On Government Size and Reform

Because Ryan has recently made a post on the state of conservatism and my admission of certain failures within the Democratic agenda seemed to startle some, I’ve decided to further explain my view on government size.

I view it kind of like getting in shape. I have no problem with it gaining a little mass, but we need to trim the fat. I think government should help those who need it without allowing people to become a complacent drain on the system. I have no problem with radical reform of our welfare state; it is flawed, in some cases, DEEPLY flawed. At the same time, that doesn’t mean that we should simply scrap it or give up on the notion that everyone in the United States deserves a fighting chance of success.

I personally know people who are in fact drains on the system. They don’t work, reproduce, and collect assistance with a sense of entitlement. That’s bunk, but it is also a difficult situation. As a society, I think we are morally obligated to at least protect the children they produce, but we must coerce the parent back to work. I think Clinton’s working welfare reforms were a great first step, but more must be done along those lines.

At the same time, I know some who are in genuine need of assistance. These are they types who work 40 + hours a week and make less than $20,000 a year. Usually people in this situation are doing the jobs that many would never wish to do, yet they are positions that are valuable to us as a society. These people deserve support; they deserve at least some level of assistance in order to have the opportunity to better themselves (such as greater financial aid for college). However, under the current system, they are often shut out by those who abuse the system but are able nevertheless to better extract assistance from the government.

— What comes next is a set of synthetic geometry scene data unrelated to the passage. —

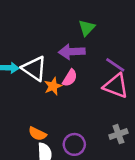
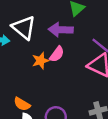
white triangle: (34, 68) -> (24, 28), moved

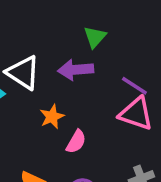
pink semicircle: (57, 54) -> (76, 142), moved

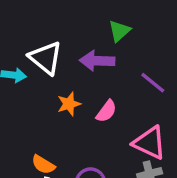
pink triangle: (136, 114) -> (150, 143), moved
pink semicircle: (76, 142) -> (106, 111), moved

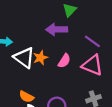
white triangle: (46, 58) -> (24, 58), moved
pink triangle: (150, 143) -> (92, 65), moved

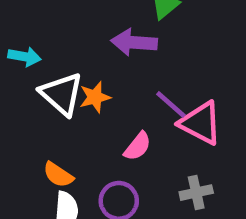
purple line: (92, 41) -> (171, 104), moved
pink semicircle: (64, 61) -> (138, 146), moved

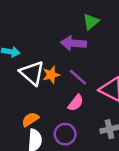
purple line: (171, 104) -> (78, 77), moved
orange semicircle: (58, 175) -> (30, 119), turned 114

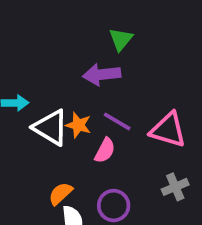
orange star: (51, 75) -> (78, 125), turned -30
pink semicircle: (76, 103) -> (105, 151), moved

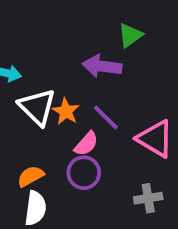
purple circle: (114, 206) -> (84, 173), moved

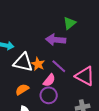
white triangle: (37, 107) -> (23, 62), turned -30
orange semicircle: (31, 176) -> (22, 89), moved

In the end, I believe in a stronger government, one that is there to help the citizens who need it the most in their times of need. If this creates a “bigger government,” so be it; I don’t believe in sacrificing the working poor over empty rhetoric that rejects any notion that government can benefit its citizens. However, I do believe in a trimmer government, one that rejects a welfare-supported impoverished leisure class and that has a clear but fair tax code that aims to balance the budget.

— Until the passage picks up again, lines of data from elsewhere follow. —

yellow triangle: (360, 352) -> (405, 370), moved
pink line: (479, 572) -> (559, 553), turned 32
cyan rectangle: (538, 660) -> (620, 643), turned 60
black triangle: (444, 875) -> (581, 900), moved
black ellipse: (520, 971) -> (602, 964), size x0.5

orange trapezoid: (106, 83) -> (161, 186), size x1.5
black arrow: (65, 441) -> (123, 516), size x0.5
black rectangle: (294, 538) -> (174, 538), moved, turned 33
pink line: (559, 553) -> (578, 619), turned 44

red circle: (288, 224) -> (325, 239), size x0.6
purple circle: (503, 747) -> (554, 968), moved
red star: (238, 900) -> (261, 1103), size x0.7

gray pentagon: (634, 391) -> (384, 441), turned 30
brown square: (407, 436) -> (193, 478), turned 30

Really, is all that too much to ask for?

In Defense of "Elmer Fudd" Cheney

The words above are rare for me, I know. My first reaction was shock, then bemusement about Cheney’s accidental shooting of his lawyer friend (I mean, Cheney just kind of LOOKS like Elmer Fudd, and the nightly talk shows are going to be hysterical).

However, at today’s White House Press Conference, the media attacked press secretary Scott McClellan because the information was first released through the private rancher on who’s land the incident occurred.

While I’m usually in favor of any reason to go after the corrupt and power-hungry Bush administration, in this case I think the media is making a mountain out of a wabbit hill---eer…molehill.

Though an interesting footnote in history that Cheney is only the second VP to shoot a man while in office (the first was Aaron Burr’s assassination of Alexander Hamilton in the infamous dual), this incident occurred in Cheney’s private time on private land; it was accidental, not criminal in any way. Just as I thought President Clinton’s sex life was none of our business, the same lapplies to Cheney’s private life; this accident is really none of our business.

There are very serious issues that face our country right now, including grave concerns about various activities undertaken by the present administration. Perhaps the media should focus on them instead of an unfortunate accident. It is past time for the media to act responsibly and report on issues that matter, instead of whatever real or created “scandal” will draw the most attention.

Saturday, February 11, 2006

On the Lighter Side

I received this as an email from my sister, and couldn't resist posting it:

This year, Groundhog Day and the State of the Union address occured on the
same day.

As Air America Radio pointed out, "It is an ironic juxtaposition of
One involves a meaningless ritual in which we look to a creature of
little intelligence for prognostication, while the other involves a

Monday, February 06, 2006

The Pen is Mightier (Still)

In my student teaching, I am currently covering a unit on American Imperialism. If you recall your history class, you will remember how “Yellow Journalism” pushed the public opinion towards war (specifically the Spanish-American War). Now, before you sigh and ignore what you expect to be some rant about our imperialistic adventures in Iraq, stick with me – at least THIS post isn’t about that. I merely wish to point out that the media maintains a powerful influence in world affairs.

For proof, one need only look to the Muslim world, as consuls and embassies burn over a political cartoon that originally ran in a Danish newspaper. A single cartoon is now at the forefront of the news and is dramatically shaping world affairs, just as the Yellow Journalist of the 1890’s were able to change their world and push it towards war. Though we can only hope that this incident does not end in violence, it is evidence that the pen of the journalist still yields a lot of power.